That's indeed a good blog + I noticed the stuff about occupancy. Isn't no barriers supposed to be a major win especially for divergent workloads? As soon as producer is finished, no more BS waiting for the last SIMD32 thread to complete?
I've prob spent too much time looking at this stuff xD This article introduces:
Our primer on GPU Work Graphs introduces this exciting new paradigm for graphics developers, which enable a live shader kernel to dispatch new workloads on-demand without needing to circle back around to the CPU first.
gpuopen.com
So
#1 API flexibility
#2 Cachemem efficiency boost
#3 No more fixed limitations where one weak link can stall entire execution
#4 Very much the same as #3, but due additional factors.
The SIGGRAPH 2025 PDF notes are a gold mine:
Page 253 illustrates why running multiple material shaders at once within a SIMD unit is a terrible idea. But by having a material node for each unique material this can be avoided altogether ensuring only coherent material shaders are being run.
From a hardware angle to properly benefit from this we would need to defer the any-hit shader evaluations, since performing a SE/GPC global payload sort is required
to ensure there's plenty of any-hit requests to choose from.
This is to ensure only one material node at a time is being executed for the material shaders. This is misleading the producer results can accumulate via the global payload sorter until these can be sent to the consumers. No expensive writes to global memory. Should allow the GPU to achieve very high occupancy.

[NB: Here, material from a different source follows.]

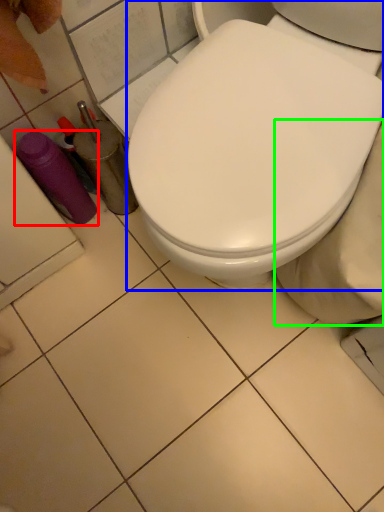 Question: Based on their relative distances, which object is farther from bottle (highlighted by a red box)? Choose from toilet (highlighted by a blue box) and bidet (highlighted by a green box).

Choices:
 (A) toilet
 (B) bidet

Answer: (B)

Because only one or a few to one material node at a time is executed in compute units, we can achieve very high occupancy. If there's more than one node a simple partial sort should be enough to ensure coherent shader execution. Thus extremely high coherence could be expected, likely eclipsing what is currently afforded by SER in DXR 1.2 So no more thread divergence and also no more low occupancy. Since PT is largely shading, not traversal, the potential improvement here is significant.
By moving the entire RT pipeline into a work graph, not just the compute shader passes, additional efficiencies are adventitiously exploited to ensure a pipeline that's even more coherent and has even higher occupancy, thus eliminating most if not all bubbles, barriers, and empty launches.
Regular gaming workloads can benefit too, but will unlock new possibilities for GPU driven procedural content generation, complex systems on GPUs (AI and physics), neural shading, and as already mentioned ray and path tracing.
For a HW architecture that is hard coded (you know which one) to match this capability across the entire stack, which includes building a robust cachemem foundation, I suspect we could see massive benefits. Hopefully in the best case mirroring or even exceeding the
occupancy coherence of the Pixel shaders pass in the
C&C's coverage. Going from 30-45%
occupancy coherence to ~90% is 2-3X higher
occupancy coherence is a big deal. I know the
Chips and Cheese's SER article math includes traversal step as well, but even if these benefits only applied to shading it would still be a
complete gamechanger.
All this sounds too good to be true so can anyone please provide a sanity check or shoot it down if it's misleading?